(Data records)
· · · ·
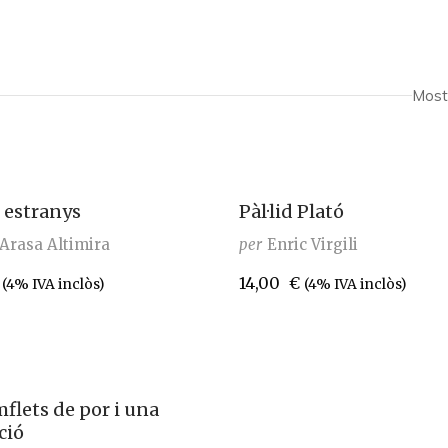
Most
 estranys
Pàl·lid Plató
Arasa Altimira
per
Enric Virgili
14,00
€
(4% IVA inclòs)
(4% IVA inclòs)
mflets de por i una
ció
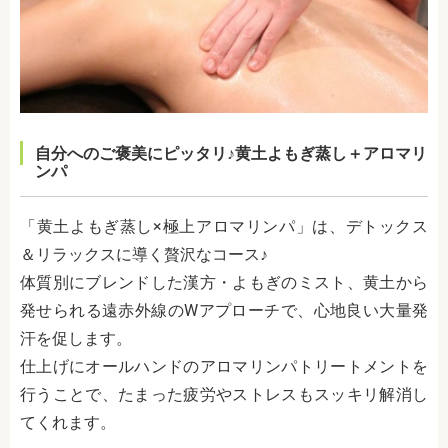
自分へのご褒美にピッタリ♪黄土よもぎ蒸し＋アロマリ
ンパ
「黄土よもぎ蒸し×極上アロマリンパ」は、デトックス
＆リラックスに導く贅沢なコース♪
体質別にブレンドした漢方・よもぎのミスト、黄土から
発せられる遠赤外線のWアプローチで、心地良い大量発
汗を促します。
仕上げにオールハンドのアロマリンパトリートメントを
行うことで、たまった疲労やストレスもスッキリ解消し
てくれます。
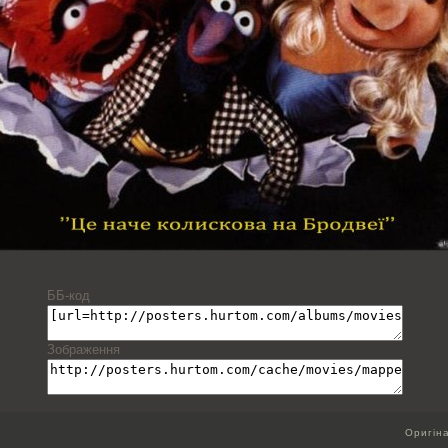
ББ-код
Зображення
Оригін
· · · ·
» What is expected:
Except for the pictures, set down all of the records exactly as they are.

» Solution to the exercise:
Most
 estranys
Pàl·lid Plató
Arasa Altimira
per
Enric Virgili
14,00
€
(4% IVA inclòs)
(4% IVA inclòs)
mflets de por i una
ció
自分へのご褒美にピッタリ♪黄土よもぎ蒸し＋アロマリ
ンパ
「黄土よもぎ蒸し×極上アロマリンパ」は、デトックス
＆リラックスに導く贅沢なコース♪
体質別にブレンドした漢方・よもぎのミスト、黄土から
発せられる遠赤外線のWアプローチで、心地良い大量発
汗を促します。
仕上げにオールハンドのアロマリンパトリートメントを
行うことで、たまった疲労やストレスもスッキリ解消し
てくれます。
ББ-код
Зображення
Оригін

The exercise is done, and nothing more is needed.